EXERCISE DETAILS → Leave the pictures out and transcribe every record exactly.

DATA FOR PROCESSING →
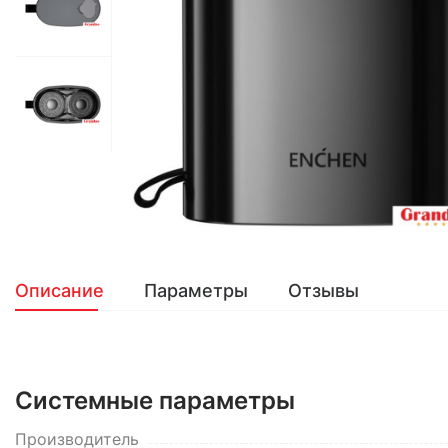
Описание
Параметры
Отзывы
Системные параметры
Производитель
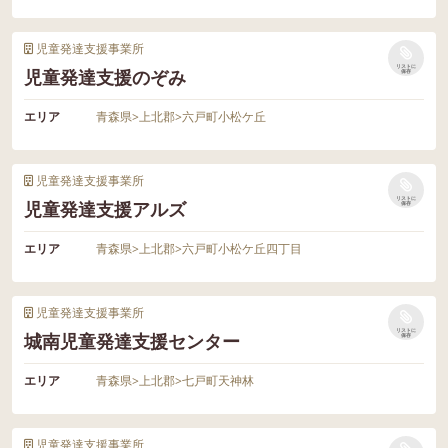
児童発達支援事業所
リストに
児童発達支援のぞみ
保存
エリア
青森県
>
上北郡
>
六戸町小松ケ丘
児童発達支援事業所
リストに
児童発達支援アルズ
保存
エリア
青森県
>
上北郡
>
六戸町小松ケ丘四丁目
児童発達支援事業所
リストに
城南児童発達支援センター
保存
エリア
青森県
>
上北郡
>
七戸町天神林
児童発達支援事業所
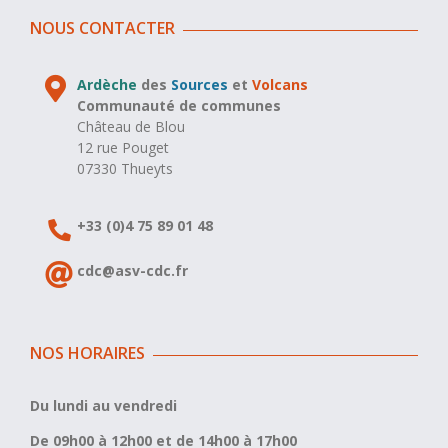
NOUS CONTACTER
Ardèche
des
Sources
et
Volcans
Communauté de communes
Château de Blou
12 rue Pouget
07330 Thueyts
+33 (0)4 75 89 01 48
cdc@asv-cdc.fr
NOS HORAIRES
Du lundi au vendredi
De 09h00 à 12h00 et de 14h00 à 17h00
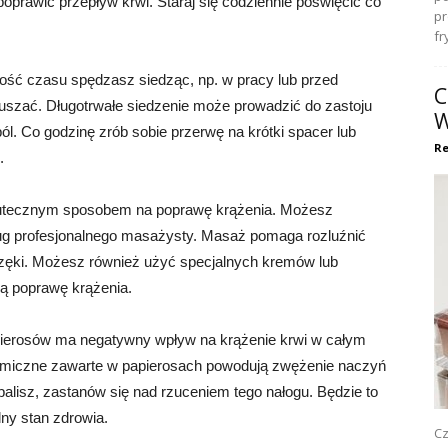
prawić przepływ krwi. Staraj się codziennie poświęcić co
pr
fr
szość czasu spędzasz siedząc, np. w pracy lub przed
C
oruszać. Długotrwałe siedzenie może prowadzić do zastoju
W
l. Co godzinę zrób sobie przerwę na krótki spacer lub
Re
.
kutecznym sposobem na poprawę krążenia. Możesz
ug profesjonalnego masażysty. Masaż pomaga rozluźnić
brzęki. Możesz również użyć specjalnych kremów lub
ą poprawę krążenia.
papierosów ma negatywny wpływ na krążenie krwi w całym
hemiczne zawarte w papierosach powodują zwężenie naczyń
 palisz, zastanów się nad rzuceniem tego nałogu. Będzie to
lny stan zdrowia.
Cz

ANSWER FOR THE TASK →
Описание
Параметры
Отзывы
Системные параметры
Производитель
児童発達支援事業所
リストに
児童発達支援のぞみ
保存
エリア
青森県
>
上北郡
>
六戸町小松ケ丘
児童発達支援事業所
リストに
児童発達支援アルズ
保存
エリア
青森県
>
上北郡
>
六戸町小松ケ丘四丁目
児童発達支援事業所
リストに
城南児童発達支援センター
保存
エリア
青森県
>
上北郡
>
七戸町天神林
児童発達支援事業所
NOUS CONTACTER
Ardèche
des
Sources
et
Volcans
Communauté de communes
Château de Blou
12 rue Pouget
07330 Thueyts
+33 (0)4 75 89 01 48
cdc@asv-cdc.fr
NOS HORAIRES
Du lundi au vendredi
De 09h00 à 12h00 et de 14h00 à 17h00
prawić przepływ krwi. Staraj się codziennie poświęcić co
pr
fr
szość czasu spędzasz siedząc, np. w pracy lub przed
C
oruszać. Długotrwałe siedzenie może prowadzić do zastoju
W
l. Co godzinę zrób sobie przerwę na krótki spacer lub
Re
.
kutecznym sposobem na poprawę krążenia. Możesz
ug profesjonalnego masażysty. Masaż pomaga rozluźnić
brzęki. Możesz również użyć specjalnych kremów lub
ą poprawę krążenia.
papierosów ma negatywny wpływ na krążenie krwi w całym
hemiczne zawarte w papierosach powodują zwężenie naczyń
 palisz, zastanów się nad rzuceniem tego nałogu. Będzie to
lny stan zdrowia.
Cz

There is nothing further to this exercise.